PDW Raises $110M+ Series B to Scale Defense-Grade Autonomous Drone Systems
Funding Details
$110M+
Series B
PDW Holdings just pulled $110M+ out of the sky and somehow made it feel inevitable. Not hype, not noise, just gravity doing its thing. When a company builds machines that live where signal gets jammed and margins for error disappear, capital tends to follow like it’s on rails.
Big respect to James Slider stepping in as CEO and steering the operation with that quiet, calibrated intensity. And to Ryan Gury, co-founder and now Chief Innovation Officer, still pushing the edge of what these systems can actually do when the environment fights back. Also to co-founder Trevor, part of the original DNA that turned speed, precision, and real-world experience into something the defense world actually uses, not just demos.

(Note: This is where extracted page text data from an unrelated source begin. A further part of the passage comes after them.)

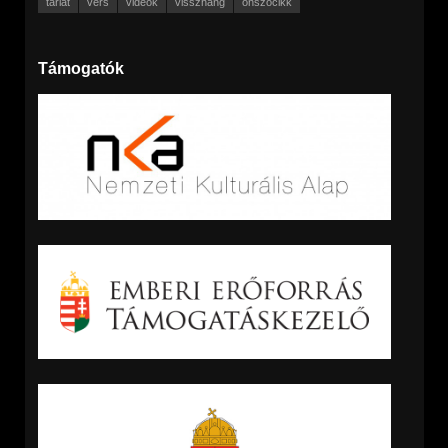
tárlat
vers
videók
visszhang
önszócikk
Támogatók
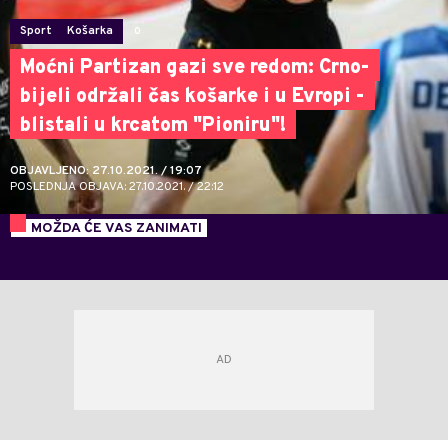
Sport
Košarka
0
Moćni Partizan gazi sve redom: Crno-
bijeli održali čas košarke i u Evropi -
blistali u krcatom "Pioniru"!
OBJAVLJENO: 27.10.2021. / 19:07
POSLEDNJA OBJAVA: 27.10.2021. / 22:12
MOŽDA ĆE VAS ZANIMATI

Ondas came in leading the round like they’ve seen this movie before and know exactly how it ends. Hood River, Cedar Pine, Hanwha Asset Management, and Booz Allen Hamilton didn’t show up for the snacks either. That table is stacked with people who understand that autonomy is no longer a side project. It is the project.
PDW is not building drones for hobbyists or weekend flyers. The C100 and attritable multirotor platforms are designed for moments where failure has consequences that don’t get edited out. Surveillance, electronic warfare, strike capability. Modular, AI-equipped, and built inside a 90,000 square foot Huntsville facility that can scale up to 100,000 systems a year. Factory 01 is less a building and more a statement about where this market is going.
There is a lesson buried in here if you are paying attention. This didn’t start as defense-first mythology. It came out of high-performance drone engineering, where speed and control were everything, then evolved into systems that operate when conditions are anything but ideal. That pivot from sport to survival is not accidental. It is what happens when builders stay close to the problem and don’t romanticize the solution.
And then there is the supply chain angle, the part most people skip because it is not flashy. NDAA-compliant, domestically anchored, built for reliability when dependencies become liabilities. That is not just strategy, that is positioning for a world that is getting more selective about who builds what, and where.
PDW is playing in a space where the air is crowded, the stakes are high, and the winners are the ones who can deliver at scale without blinking. This round does not change the trajectory. It confirms it.